If you have information on any of these individuals, contact us at alerta-mtl @ riseup.net.
WLM is the neo-Nazi milieu’s most recent attempt to organize and recruit new members using semi-secure online platforms, with the goal of organizing outreach activities and, eventually, other forms of direct action. Given its international, coordinated, and decentralized nature, we think that it merits particular attention.
Now is the time to act to deter these people from developing their project any further, before they move on to more dangerous actions. It is clear that the political movement these individuals represent can “accelerate” (to borrow a term that’s currently in vogue in this context) very rapidly, leading to actions with extremely serious consequences. Which is also why, beyond actions to prevent little groups like WLM from developing into the real world, we need to constantly work through our own movements and communities to combat antisemitism, white supremacy, and all the forms of racism that provide the ideological basis for these groups and their poisonous projects.

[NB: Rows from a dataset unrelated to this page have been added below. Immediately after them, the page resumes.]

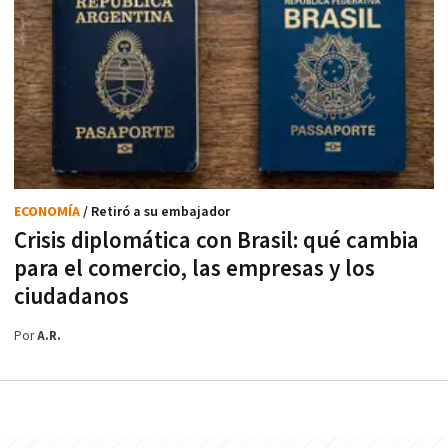
ECONOMÍA
/ Retiró a su embajador
Crisis diplomática con Brasil: qué cambia
para el comercio, las empresas y los
ciudadanos
Por
A.R.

 Notably banner drops in Saskatoon, Edmonton, and Calgary and putting up racist posters and stickers in Edmonton and small towns like St-Albert, Bruderheim, Gibbons, Morinville, Wetaskiwin, Bentley, Lacombe, Blackfalds, Sylvan Lake, Red Deer, Innisfall, Penhold, Springbrook, Beaumont, Androssan, and Spruce Grove, in Alberta, and in Saskatoon, Fort Saskatchewan, New Lashburn, Marshall, Waseca, and Lloydminster, in Saskatchewan. The Folkish Resistance Movement was recently mentioned in a number of articles in the mainstream media as one of the groups that has distributed the largest amount of racist propaganda in the US in 2021; we do not know if that is correct, but the group is present in at least nineteen states, especially so in Minnesota, Mississippi, Arizona, Colorado, and Texas. Parallels with the Nordic Resistance Movement, active in the Scandinavian countries, have been noted.

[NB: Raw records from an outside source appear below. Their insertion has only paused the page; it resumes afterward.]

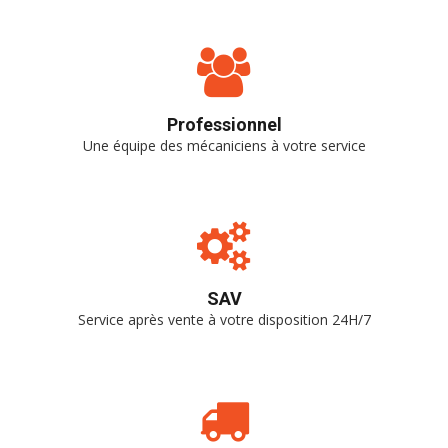
Professionnel
Une équipe des mécaniciens à votre service
SAV
Service après vente à votre disposition 24H/7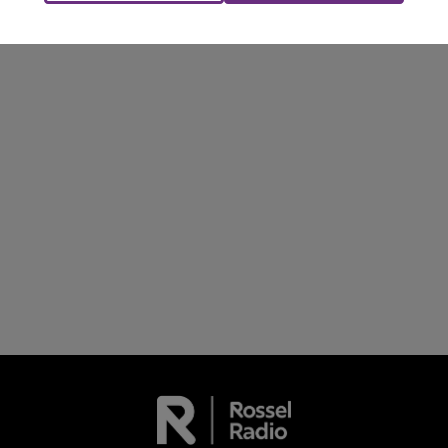
l'anniversaire du plus gros sanglier du monde.
Une fête est donc organisée et vous êtes tous
conviés !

 “Active Clubs » are neo-Nazi fight clubs that have taken up the model developed by the Rise Above Movement (RAM) in California in 2020. The founders of RAM were targeted by the police in the wake of numerous violent incidents during a demonstration in Berkeley in 2017, culminating in a number of arrests and the key members going into exile in Europe. In Canada, the first groups were formed in Ontario and Québec; these were then consolidated into the national Active Club Canada channel. It’s no coincidence that the Active Club Canada channel members are also involved in the different WLM channels in Canada.